» **EXERCISE AIM**
Among the records below, find the lines that hold the word "handling" and report how many there are, with no other words.

Stored data entries
/---
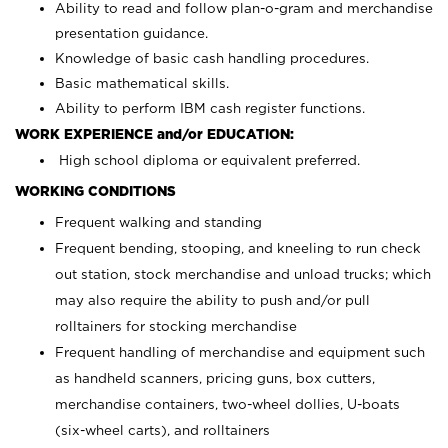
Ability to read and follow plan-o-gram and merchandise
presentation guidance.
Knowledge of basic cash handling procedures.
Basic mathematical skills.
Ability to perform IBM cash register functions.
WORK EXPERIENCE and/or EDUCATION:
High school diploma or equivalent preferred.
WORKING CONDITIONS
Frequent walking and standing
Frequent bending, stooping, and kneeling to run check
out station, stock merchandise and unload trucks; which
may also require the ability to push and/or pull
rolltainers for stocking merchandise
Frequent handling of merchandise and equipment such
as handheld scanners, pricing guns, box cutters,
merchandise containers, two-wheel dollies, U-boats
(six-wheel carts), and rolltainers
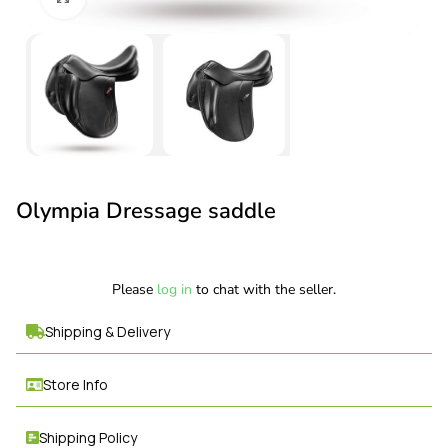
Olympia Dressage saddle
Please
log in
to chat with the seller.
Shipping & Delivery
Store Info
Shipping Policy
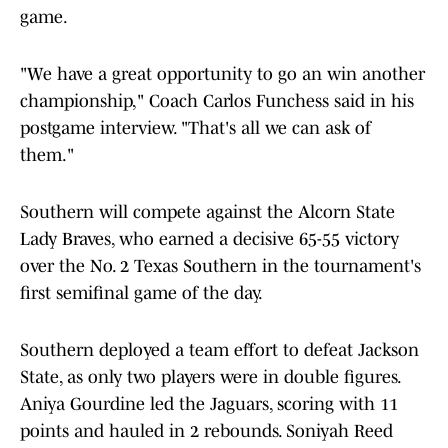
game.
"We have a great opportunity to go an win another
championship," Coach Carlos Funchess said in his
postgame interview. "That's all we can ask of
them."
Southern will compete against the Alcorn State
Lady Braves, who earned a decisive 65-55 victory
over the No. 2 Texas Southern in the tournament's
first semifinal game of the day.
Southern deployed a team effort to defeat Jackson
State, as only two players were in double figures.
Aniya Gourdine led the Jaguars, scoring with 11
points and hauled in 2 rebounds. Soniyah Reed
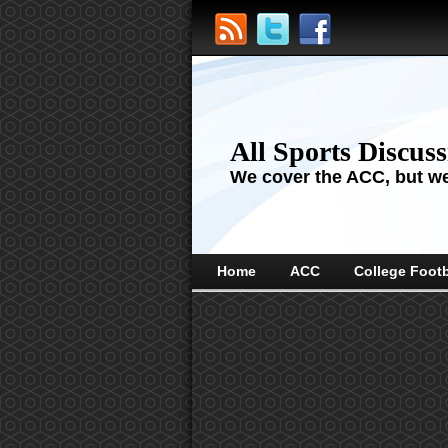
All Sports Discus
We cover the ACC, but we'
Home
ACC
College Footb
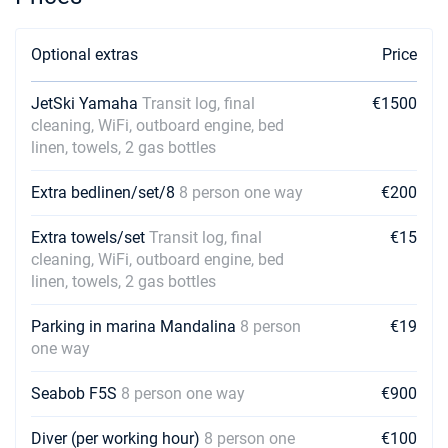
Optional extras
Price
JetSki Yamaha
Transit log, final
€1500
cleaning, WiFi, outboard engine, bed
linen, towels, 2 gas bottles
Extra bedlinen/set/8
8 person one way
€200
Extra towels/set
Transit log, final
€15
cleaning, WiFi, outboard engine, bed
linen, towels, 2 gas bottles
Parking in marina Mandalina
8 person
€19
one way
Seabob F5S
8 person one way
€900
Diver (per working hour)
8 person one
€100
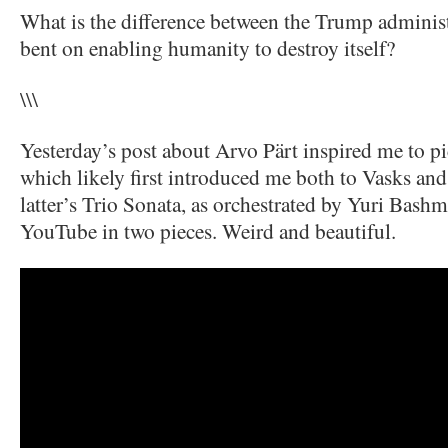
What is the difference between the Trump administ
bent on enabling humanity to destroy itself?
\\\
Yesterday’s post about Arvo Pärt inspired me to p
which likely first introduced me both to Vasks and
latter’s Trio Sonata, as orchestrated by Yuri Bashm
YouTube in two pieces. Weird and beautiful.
\---
» **EXERCISE ANSWER**
2